Our dedicated chess computers in fact 300-350 elo weaker ??

This forum is for general discussions and questions, including Collectors Corner and anything to do with Computer chess.

Moderators: Harvey Williamson, Steve B, Watchman

Forum rules
This textbox is used to restore diagrams posted with the fen tag before the upgrade.
User avatar
mclane
Senior Member
Posts: 1600
Joined: Sun Jul 29, 2007 9:04 am
Location: Luenen, germany, US of europe
Contact:

Our dedicated chess computers in fact 300-350 elo weaker ??

Post by mclane »

I was confronted with the idea that our dedicated chess computer
Have in fact a 300-350 elo lower rating then ssdf suggests.

E.g. Mm5 1575 elo.
What seems like a fairy tale today may be reality tomorrow.
Here we have a fairy tale of the day after tomorrow....
User avatar
Steve B
Site Admin
Posts: 10140
Joined: Sun Jul 29, 2007 10:02 am
Location: New York City USofA
Contact:

Re: Our dedicated chess computers in fact 300-350 elo weaker

Post by Steve B »

mclane wrote:I was confronted with the idea that our dedicated chess computer
Have in fact a 300-350 elo lower rating then ssdf suggests.

E.g. Mm5 1575 elo.
you are saying that the SSDF ratings for dedicated chess computers are all overstated by 300-350 Elo?

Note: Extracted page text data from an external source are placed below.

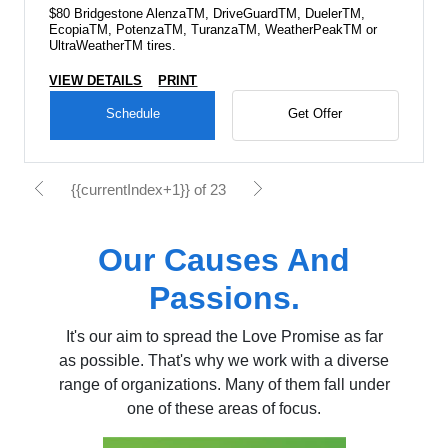
$80 Bridgestone AlenzaTM, DriveGuardTM, DuelerTM,
EcopiaTM, PotenzaTM, TuranzaTM, WeatherPeakTM or
UltraWeatherTM tires.
VIEW DETAILS
PRINT
Schedule
Get Offer
{{currentIndex+1}} of 23
Our Causes And
Passions.
It's our aim to spread the Love Promise as far
as possible. That's why we work with a diverse
range of organizations. Many of them fall under
one of these areas of focus.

SSDF ratings correlated quite nicely with Selective Search ratings for more then 30 years

they both cant be all wrong

Doubtful Regards
Steve
User avatar
mclane
Senior Member
Posts: 1600
Joined: Sun Jul 29, 2007 9:04 am
Location: Luenen, germany, US of europe
Contact:

Post by mclane »

This is not my opinion. I was confronted with this opinion in a discussion about
Ratings in CSS forum.

My opinion is that due to games dedicated computers vs. humans the ratings were always calibrated at that time. While in later days of computerchess
The ratings are not calibrated anymore.

I remember that super constellation, mm2 and mm4 or 5 was quite often
Playing against humans.

Porzer Open, Aegon tournament, in chess clubs, ...
There were the position test ratings ( Bratko kovacs, bednorz toe Nissen etc.)
And rating lists of ssdf and the British rating lists.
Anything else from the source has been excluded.